(Dataset entries)
* * *

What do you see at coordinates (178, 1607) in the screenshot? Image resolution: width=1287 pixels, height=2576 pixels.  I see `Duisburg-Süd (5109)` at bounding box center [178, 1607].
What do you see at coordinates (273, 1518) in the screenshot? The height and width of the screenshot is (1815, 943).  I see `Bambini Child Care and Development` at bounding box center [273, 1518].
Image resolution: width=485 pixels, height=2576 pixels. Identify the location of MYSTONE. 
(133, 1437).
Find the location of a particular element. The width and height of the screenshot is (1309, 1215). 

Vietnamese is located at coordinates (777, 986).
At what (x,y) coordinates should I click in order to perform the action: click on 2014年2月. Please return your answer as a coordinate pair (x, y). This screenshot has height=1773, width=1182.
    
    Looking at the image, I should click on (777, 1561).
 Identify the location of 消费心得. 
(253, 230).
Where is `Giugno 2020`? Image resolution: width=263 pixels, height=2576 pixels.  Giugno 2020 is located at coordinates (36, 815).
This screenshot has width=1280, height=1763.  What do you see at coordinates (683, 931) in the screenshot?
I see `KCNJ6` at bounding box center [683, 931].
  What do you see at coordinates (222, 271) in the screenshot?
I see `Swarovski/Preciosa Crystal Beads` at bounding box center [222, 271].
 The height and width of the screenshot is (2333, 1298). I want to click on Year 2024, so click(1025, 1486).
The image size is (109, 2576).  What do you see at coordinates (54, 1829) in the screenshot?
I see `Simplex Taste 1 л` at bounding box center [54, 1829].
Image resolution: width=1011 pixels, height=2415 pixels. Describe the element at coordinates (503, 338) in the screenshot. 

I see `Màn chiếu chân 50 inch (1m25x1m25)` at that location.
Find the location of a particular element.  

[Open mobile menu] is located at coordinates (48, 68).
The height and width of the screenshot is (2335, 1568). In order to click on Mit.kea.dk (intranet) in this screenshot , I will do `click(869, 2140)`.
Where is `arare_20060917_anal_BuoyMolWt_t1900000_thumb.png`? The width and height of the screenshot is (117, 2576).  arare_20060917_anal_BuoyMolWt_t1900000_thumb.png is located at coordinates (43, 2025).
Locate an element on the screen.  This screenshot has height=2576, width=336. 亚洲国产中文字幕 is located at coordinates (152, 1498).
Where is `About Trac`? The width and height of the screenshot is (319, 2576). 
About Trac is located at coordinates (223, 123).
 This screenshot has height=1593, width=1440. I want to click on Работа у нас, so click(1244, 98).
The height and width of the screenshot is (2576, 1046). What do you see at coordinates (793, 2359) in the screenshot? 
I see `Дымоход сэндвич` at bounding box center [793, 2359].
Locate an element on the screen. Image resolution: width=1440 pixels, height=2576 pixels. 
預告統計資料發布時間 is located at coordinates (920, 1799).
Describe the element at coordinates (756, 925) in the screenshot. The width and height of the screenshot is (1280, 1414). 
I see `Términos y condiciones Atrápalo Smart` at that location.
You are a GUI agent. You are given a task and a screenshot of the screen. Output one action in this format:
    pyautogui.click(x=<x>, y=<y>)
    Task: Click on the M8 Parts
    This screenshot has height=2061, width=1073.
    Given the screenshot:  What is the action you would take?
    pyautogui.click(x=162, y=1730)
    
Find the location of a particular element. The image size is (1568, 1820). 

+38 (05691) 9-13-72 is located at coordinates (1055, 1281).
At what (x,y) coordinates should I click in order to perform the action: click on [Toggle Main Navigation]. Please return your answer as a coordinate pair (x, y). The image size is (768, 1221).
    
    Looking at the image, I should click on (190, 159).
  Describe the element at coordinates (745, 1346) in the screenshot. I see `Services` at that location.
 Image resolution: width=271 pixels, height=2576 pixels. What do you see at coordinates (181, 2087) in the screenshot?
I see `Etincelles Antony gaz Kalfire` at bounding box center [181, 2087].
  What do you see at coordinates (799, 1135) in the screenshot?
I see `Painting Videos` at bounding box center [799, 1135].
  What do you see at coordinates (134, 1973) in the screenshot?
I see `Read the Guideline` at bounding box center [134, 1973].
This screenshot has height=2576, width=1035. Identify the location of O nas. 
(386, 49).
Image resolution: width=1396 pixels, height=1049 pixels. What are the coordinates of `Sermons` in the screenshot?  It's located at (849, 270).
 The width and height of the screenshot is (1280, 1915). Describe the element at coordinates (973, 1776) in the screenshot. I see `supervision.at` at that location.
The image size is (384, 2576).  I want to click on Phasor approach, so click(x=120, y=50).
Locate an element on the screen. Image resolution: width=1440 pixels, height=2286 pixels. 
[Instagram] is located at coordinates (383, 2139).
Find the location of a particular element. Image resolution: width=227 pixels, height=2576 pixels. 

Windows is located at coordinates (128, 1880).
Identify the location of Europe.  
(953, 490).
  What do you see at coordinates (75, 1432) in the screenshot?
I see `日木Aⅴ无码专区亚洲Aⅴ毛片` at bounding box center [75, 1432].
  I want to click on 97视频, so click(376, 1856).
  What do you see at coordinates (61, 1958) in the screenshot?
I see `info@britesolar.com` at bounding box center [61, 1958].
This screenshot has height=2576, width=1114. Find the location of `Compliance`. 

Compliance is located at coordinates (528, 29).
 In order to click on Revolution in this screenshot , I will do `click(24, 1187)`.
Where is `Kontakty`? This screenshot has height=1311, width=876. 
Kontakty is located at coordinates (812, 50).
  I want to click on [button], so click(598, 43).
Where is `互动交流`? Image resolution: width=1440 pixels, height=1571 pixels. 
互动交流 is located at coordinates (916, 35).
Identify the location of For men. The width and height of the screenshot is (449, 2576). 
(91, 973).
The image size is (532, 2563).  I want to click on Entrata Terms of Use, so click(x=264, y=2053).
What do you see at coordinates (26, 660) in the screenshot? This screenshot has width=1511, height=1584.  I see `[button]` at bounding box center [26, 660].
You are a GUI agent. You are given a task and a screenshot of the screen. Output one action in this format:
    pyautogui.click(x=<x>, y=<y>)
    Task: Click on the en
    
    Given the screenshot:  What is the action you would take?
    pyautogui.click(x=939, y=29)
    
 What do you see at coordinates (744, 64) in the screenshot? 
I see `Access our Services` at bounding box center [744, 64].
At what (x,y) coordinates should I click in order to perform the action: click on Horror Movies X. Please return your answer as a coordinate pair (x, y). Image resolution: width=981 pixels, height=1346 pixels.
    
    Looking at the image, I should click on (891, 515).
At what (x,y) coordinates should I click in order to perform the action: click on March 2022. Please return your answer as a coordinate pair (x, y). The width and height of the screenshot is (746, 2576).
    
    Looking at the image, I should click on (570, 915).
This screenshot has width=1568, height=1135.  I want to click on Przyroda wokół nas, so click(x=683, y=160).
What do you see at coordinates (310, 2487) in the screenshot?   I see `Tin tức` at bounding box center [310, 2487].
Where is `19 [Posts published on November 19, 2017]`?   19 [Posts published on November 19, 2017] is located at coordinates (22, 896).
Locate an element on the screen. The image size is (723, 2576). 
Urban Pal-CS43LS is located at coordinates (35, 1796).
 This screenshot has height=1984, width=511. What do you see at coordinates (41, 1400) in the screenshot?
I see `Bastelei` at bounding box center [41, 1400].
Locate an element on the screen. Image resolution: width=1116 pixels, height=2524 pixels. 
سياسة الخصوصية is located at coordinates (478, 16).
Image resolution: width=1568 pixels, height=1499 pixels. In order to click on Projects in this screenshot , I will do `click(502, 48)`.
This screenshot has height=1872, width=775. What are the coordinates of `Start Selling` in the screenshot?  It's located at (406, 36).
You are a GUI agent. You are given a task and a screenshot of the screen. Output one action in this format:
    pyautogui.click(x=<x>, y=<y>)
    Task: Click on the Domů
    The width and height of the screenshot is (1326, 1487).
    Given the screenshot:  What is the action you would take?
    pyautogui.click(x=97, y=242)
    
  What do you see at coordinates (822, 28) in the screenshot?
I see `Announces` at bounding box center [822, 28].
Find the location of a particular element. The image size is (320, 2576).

* * *

Would you retype the lines above from the one with "The height and width of the screenshot is (2335, 1568)." down to the one with "This screenshot has height=2061, width=1073.", word for word, both ends included and no other lines?

The height and width of the screenshot is (2335, 1568). In order to click on Mit.kea.dk (intranet) in this screenshot , I will do `click(869, 2140)`.
Where is `arare_20060917_anal_BuoyMolWt_t1900000_thumb.png`? The width and height of the screenshot is (117, 2576).  arare_20060917_anal_BuoyMolWt_t1900000_thumb.png is located at coordinates (43, 2025).
Locate an element on the screen.  This screenshot has height=2576, width=336. 亚洲国产中文字幕 is located at coordinates (152, 1498).
Where is `About Trac`? The width and height of the screenshot is (319, 2576). 
About Trac is located at coordinates (223, 123).
 This screenshot has height=1593, width=1440. I want to click on Работа у нас, so click(1244, 98).
The height and width of the screenshot is (2576, 1046). What do you see at coordinates (793, 2359) in the screenshot? 
I see `Дымоход сэндвич` at bounding box center [793, 2359].
Locate an element on the screen. Image resolution: width=1440 pixels, height=2576 pixels. 
預告統計資料發布時間 is located at coordinates (920, 1799).
Describe the element at coordinates (756, 925) in the screenshot. The width and height of the screenshot is (1280, 1414). 
I see `Términos y condiciones Atrápalo Smart` at that location.
You are a GUI agent. You are given a task and a screenshot of the screen. Output one action in this format:
    pyautogui.click(x=<x>, y=<y>)
    Task: Click on the M8 Parts
    This screenshot has height=2061, width=1073.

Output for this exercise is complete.